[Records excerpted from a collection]
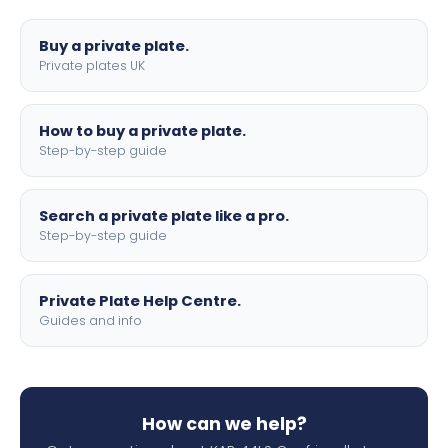
lettering.
Buy a private plate.
Private plates UK
How to buy a private plate.
Step-by-step guide
Search a private plate like a pro.
Step-by-step guide
Private Plate Help Centre.
Guides and info
How can we help?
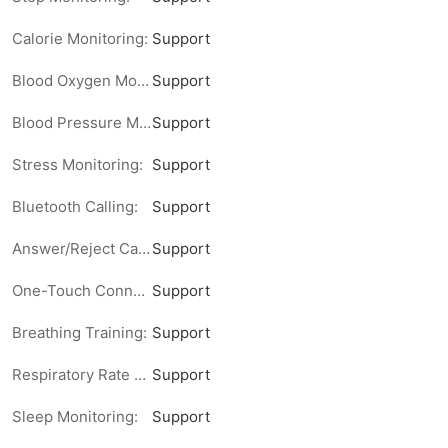
Calorie Monitoring:
Support
Blood Oxygen Monitoring:
Support
Blood Pressure Monitoring:
Support
Stress Monitoring:
Support
Bluetooth Calling:
Support
Answer/Reject Calls:
Support
One-Touch Connection Notification:
Support
Breathing Training:
Support
Respiratory Rate Monitoring:
Support
Sleep Monitoring:
Support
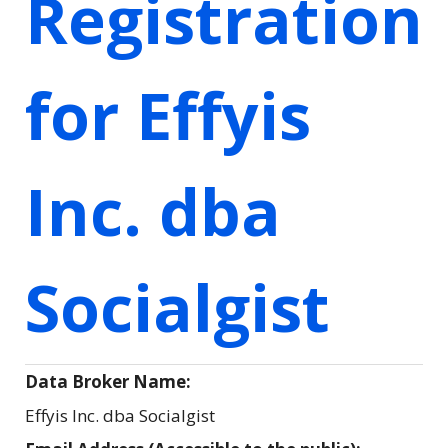
Registration
for Effyis
Inc. dba
Socialgist
Data Broker Name:
Effyis Inc. dba Socialgist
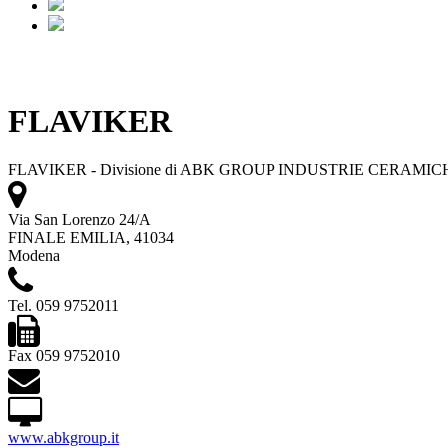
FLAVIKER
FLAVIKER - Divisione di ABK GROUP INDUSTRIE CERAMICH
Via San Lorenzo 24/A
FINALE EMILIA, 41034
Modena
Tel. 059 9752011
Fax 059 9752010
www.abkgroup.it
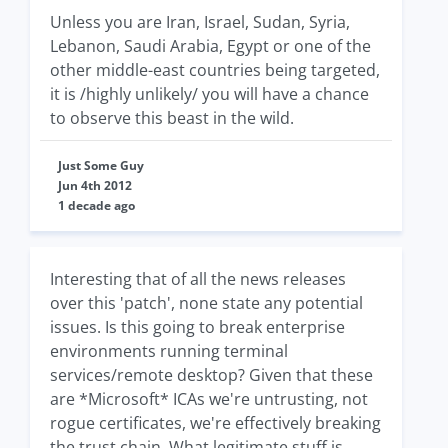
Unless you are Iran, Israel, Sudan, Syria,
Lebanon, Saudi Arabia, Egypt or one of the
other middle-east countries being targeted,
it is /highly unlikely/ you will have a chance
to observe this beast in the wild.
Just Some Guy
Jun 4th 2012
1 decade ago
Interesting that of all the news releases
over this 'patch', none state any potential
issues. Is this going to break enterprise
environments running terminal
services/remote desktop? Given that these
are *Microsoft* ICAs we're untrusting, not
rogue certificates, we're effectively breaking
the trust chain. What legitimate stuff is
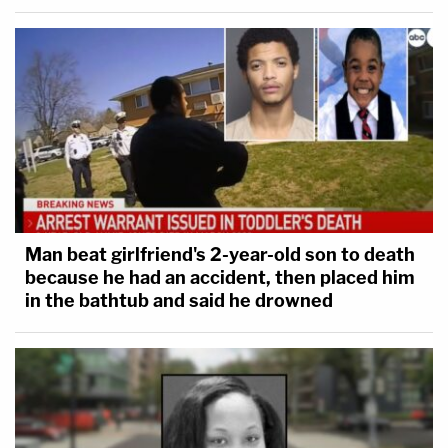
Man beat girlfriend's 2-year-old son to death
because he had an accident, then placed him
in the bathtub and said he drowned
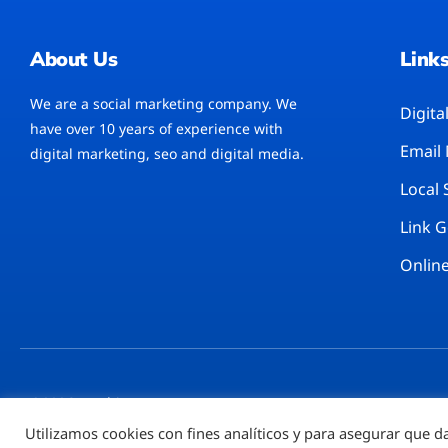
About Us
Link
We are a social marketing company. We
Digita
have over 10 years of experience with
Email
digital marketing, seo and digital media.
Local
Link 
Online
©2026 – Rubi777™
Utilizamos cookies con fines analíticos y para asegurar que d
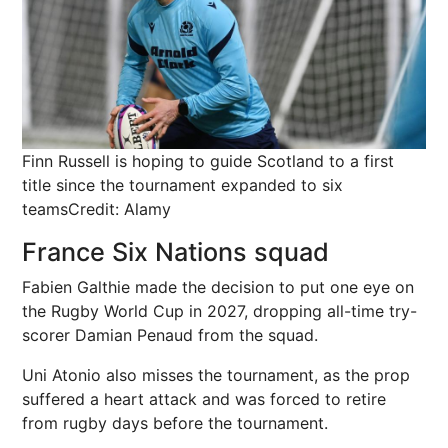
Finn Russell is hoping to guide Scotland to a first
title since the tournament expanded to six
teams
Credit: Alamy
France Six Nations squad
Fabien Galthie made the decision to put one eye on
the Rugby World Cup in 2027, dropping all-time try-
scorer Damian Penaud from the squad.
Uni Atonio also misses the tournament, as the prop
suffered a heart attack and was forced to retire
from rugby days before the tournament.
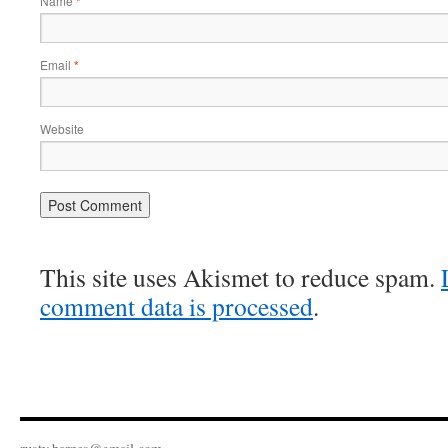
Name
*
Email
*
Website
This site uses Akismet to reduce spam.
comment data is processed
.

▶ [Work request] Which lines in the data above hold the string "have"? Return each of them.

▶ [Result]
it is /highly unlikely/ you will have a chance
have over 10 years of experience with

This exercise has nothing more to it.